When "врезается" occurs in a line of the material, copy that line.

^^^^^^^^

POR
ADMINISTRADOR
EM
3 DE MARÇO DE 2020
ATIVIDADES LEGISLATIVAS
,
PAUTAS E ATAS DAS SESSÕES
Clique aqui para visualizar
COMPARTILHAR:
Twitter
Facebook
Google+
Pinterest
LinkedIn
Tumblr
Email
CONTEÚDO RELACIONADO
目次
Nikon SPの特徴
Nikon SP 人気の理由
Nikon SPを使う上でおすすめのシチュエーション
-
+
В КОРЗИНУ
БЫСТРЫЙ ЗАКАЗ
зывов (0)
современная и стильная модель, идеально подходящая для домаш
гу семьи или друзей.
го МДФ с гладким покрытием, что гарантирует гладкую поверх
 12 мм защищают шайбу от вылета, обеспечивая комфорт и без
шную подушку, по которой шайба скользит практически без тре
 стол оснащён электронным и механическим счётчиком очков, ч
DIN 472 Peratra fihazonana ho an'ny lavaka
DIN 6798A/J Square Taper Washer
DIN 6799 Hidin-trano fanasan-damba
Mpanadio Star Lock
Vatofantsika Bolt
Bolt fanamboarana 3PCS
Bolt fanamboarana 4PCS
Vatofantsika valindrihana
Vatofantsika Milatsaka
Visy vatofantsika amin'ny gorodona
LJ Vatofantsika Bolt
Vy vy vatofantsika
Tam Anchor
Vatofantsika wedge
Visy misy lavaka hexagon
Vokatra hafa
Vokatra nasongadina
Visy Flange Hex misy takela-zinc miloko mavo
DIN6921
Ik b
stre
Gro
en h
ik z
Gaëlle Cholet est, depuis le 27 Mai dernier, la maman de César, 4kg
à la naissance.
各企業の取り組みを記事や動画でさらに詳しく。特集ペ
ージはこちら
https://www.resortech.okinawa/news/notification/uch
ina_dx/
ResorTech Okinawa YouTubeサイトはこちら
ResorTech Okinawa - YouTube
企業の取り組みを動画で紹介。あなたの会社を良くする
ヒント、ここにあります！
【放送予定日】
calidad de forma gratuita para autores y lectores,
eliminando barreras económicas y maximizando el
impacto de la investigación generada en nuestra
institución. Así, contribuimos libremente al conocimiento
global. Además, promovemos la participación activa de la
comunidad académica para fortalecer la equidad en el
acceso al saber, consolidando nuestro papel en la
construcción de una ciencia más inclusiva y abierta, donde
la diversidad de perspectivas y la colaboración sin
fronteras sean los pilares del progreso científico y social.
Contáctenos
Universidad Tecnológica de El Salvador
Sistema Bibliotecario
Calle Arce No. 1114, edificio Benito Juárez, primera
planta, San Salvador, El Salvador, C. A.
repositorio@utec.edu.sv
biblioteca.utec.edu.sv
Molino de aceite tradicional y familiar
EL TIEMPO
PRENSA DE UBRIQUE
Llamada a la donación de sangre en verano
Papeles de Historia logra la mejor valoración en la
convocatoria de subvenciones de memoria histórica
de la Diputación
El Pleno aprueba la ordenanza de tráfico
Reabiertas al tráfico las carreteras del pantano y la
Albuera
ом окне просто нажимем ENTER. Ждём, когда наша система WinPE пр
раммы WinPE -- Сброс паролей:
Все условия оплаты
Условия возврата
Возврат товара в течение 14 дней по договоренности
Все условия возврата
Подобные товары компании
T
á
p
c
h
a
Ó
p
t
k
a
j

^^^^^^^^

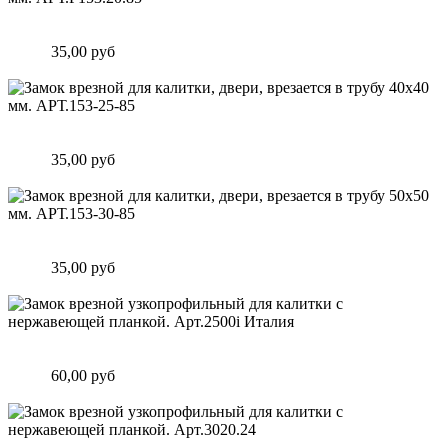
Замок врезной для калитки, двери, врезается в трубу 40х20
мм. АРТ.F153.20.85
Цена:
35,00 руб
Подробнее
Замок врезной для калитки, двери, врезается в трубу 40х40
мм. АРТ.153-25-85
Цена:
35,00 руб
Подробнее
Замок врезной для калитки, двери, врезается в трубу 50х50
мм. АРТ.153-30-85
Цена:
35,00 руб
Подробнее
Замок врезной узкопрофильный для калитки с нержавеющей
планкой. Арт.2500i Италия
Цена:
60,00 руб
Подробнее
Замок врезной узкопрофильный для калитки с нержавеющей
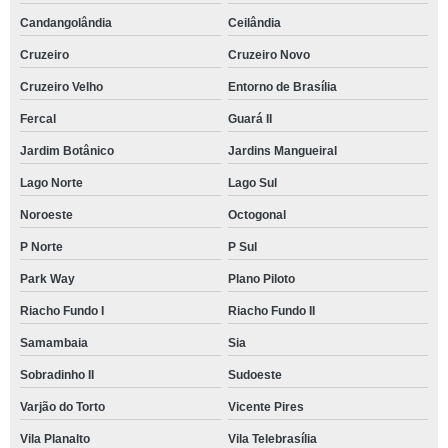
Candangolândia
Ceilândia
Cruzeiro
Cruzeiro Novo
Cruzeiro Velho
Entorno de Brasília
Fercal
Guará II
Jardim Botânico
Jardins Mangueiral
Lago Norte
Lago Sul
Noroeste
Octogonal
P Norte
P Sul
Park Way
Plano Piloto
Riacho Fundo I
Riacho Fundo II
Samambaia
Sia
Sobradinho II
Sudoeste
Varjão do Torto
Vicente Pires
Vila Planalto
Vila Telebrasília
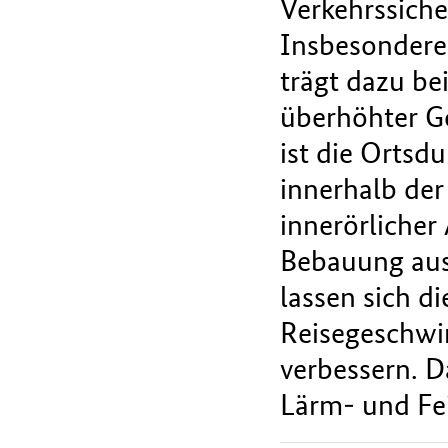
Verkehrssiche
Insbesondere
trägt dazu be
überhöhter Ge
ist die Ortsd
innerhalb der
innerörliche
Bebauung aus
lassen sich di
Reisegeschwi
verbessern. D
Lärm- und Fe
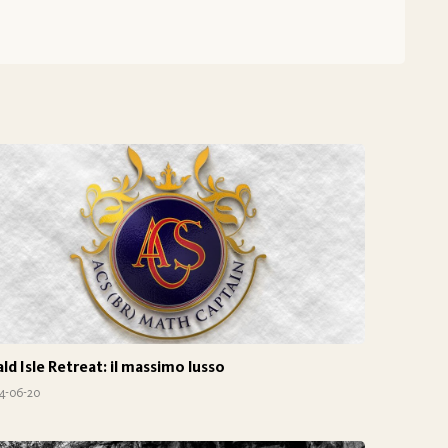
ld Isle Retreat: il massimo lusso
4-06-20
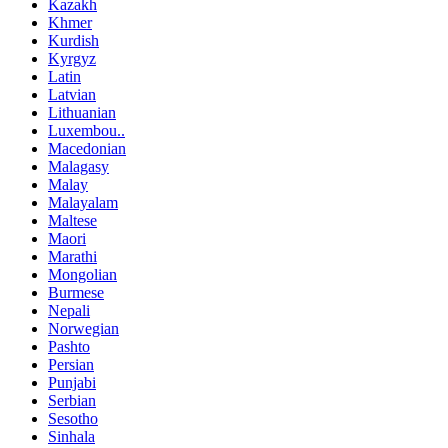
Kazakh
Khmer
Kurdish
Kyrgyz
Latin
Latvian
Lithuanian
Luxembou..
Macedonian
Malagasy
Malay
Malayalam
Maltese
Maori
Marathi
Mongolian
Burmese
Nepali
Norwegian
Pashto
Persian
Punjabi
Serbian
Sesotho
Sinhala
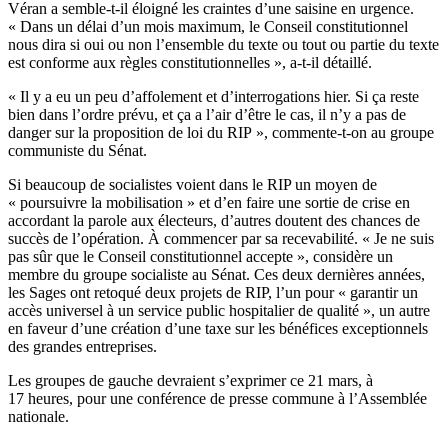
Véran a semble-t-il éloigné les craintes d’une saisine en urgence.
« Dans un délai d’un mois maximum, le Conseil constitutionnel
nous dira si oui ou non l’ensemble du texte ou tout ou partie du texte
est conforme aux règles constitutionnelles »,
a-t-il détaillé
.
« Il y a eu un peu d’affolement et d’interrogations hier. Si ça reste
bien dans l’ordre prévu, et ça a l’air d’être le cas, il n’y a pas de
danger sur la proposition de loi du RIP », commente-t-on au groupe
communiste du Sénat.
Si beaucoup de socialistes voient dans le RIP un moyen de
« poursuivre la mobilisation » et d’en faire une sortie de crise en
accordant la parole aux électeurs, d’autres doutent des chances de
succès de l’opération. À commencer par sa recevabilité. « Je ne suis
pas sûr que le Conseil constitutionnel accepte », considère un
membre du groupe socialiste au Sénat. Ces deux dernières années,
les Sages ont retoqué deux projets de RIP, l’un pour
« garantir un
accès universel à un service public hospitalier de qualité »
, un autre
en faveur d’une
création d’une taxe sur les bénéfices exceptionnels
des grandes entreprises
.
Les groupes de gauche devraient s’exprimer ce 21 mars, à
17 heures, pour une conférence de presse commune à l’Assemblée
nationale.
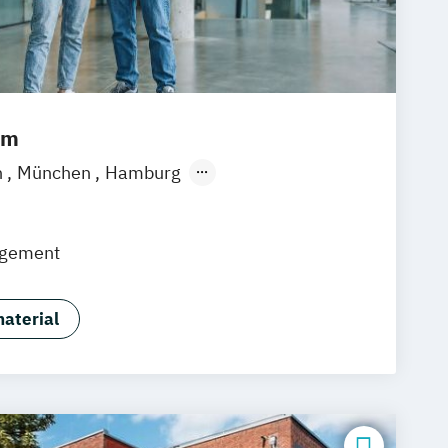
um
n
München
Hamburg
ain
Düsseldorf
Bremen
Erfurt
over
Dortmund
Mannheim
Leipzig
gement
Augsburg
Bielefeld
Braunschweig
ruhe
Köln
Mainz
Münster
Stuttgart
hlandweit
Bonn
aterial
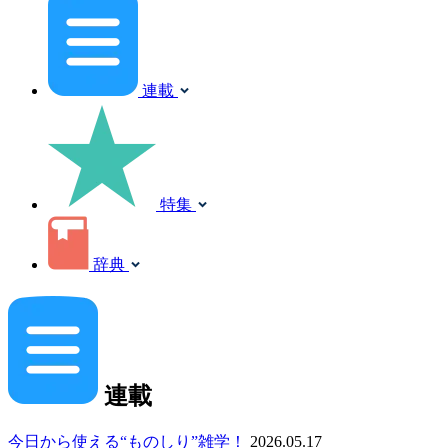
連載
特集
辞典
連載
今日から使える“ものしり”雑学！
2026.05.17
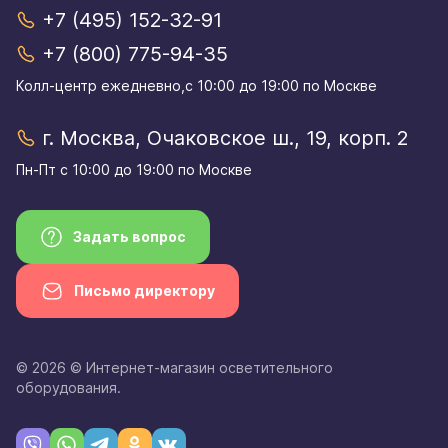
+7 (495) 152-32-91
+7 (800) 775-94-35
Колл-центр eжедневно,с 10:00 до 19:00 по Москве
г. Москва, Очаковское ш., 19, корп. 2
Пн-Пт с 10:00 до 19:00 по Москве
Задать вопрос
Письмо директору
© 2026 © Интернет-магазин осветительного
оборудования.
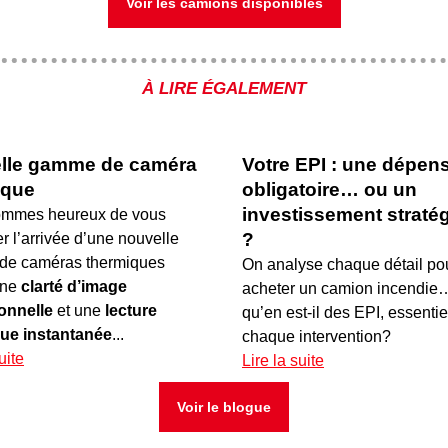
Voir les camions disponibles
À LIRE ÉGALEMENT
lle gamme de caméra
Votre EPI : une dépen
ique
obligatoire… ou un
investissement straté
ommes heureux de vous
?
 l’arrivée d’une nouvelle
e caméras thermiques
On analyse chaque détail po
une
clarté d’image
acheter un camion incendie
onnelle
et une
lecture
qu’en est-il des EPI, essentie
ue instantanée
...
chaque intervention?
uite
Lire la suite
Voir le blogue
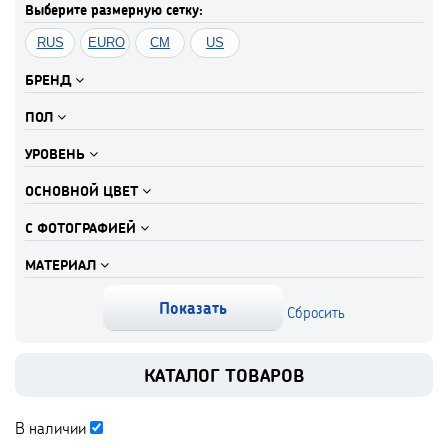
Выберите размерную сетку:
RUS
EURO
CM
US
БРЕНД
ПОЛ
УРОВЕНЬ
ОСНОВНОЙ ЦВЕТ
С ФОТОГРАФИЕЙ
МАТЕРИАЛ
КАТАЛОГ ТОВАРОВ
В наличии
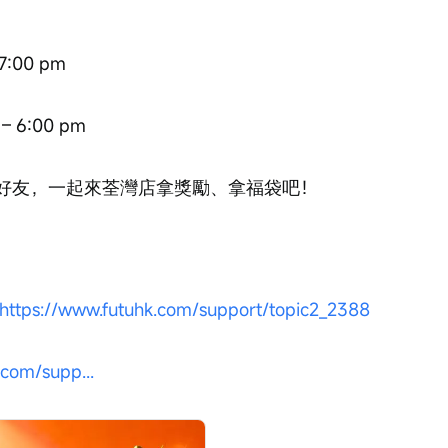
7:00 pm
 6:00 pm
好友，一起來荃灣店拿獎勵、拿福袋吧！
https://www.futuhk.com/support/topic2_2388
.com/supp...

^^^^^^^^

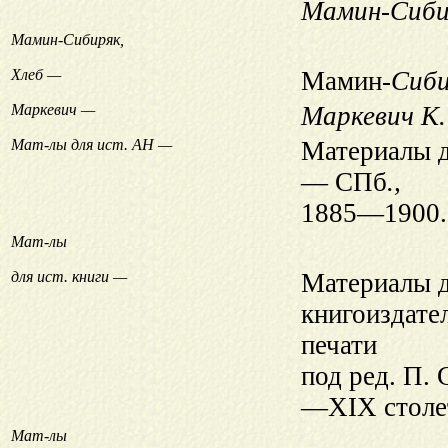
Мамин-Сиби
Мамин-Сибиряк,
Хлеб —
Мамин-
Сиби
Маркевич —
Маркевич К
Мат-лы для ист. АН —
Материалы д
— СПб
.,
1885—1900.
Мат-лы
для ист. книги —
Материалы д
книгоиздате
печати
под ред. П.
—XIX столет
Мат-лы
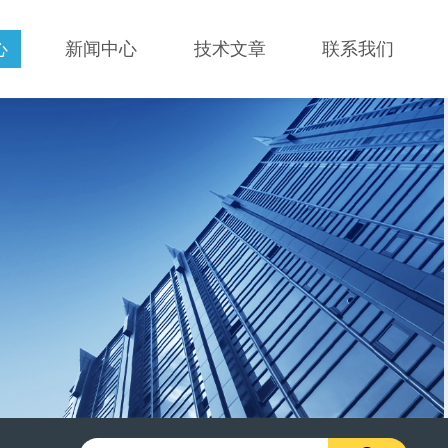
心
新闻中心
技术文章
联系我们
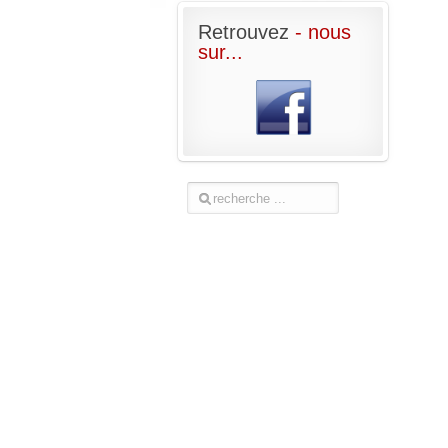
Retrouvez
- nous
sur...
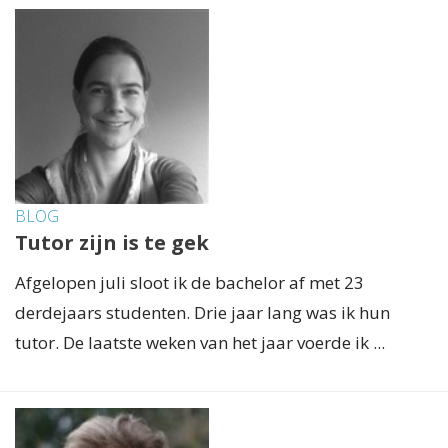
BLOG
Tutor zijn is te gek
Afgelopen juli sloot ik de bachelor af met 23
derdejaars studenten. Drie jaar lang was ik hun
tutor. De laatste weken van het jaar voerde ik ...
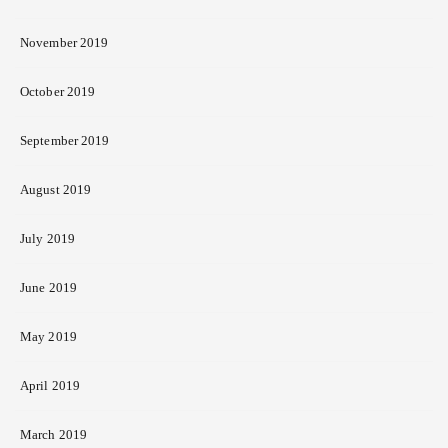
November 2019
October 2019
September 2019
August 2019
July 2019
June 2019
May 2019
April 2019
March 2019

^^^^^^^^

- _Exercise response_
Замок врезной для калитки, двери, врезается в трубу 40х20
Замок врезной для калитки, двери, врезается в трубу 40х40
Замок врезной для калитки, двери, врезается в трубу 50х50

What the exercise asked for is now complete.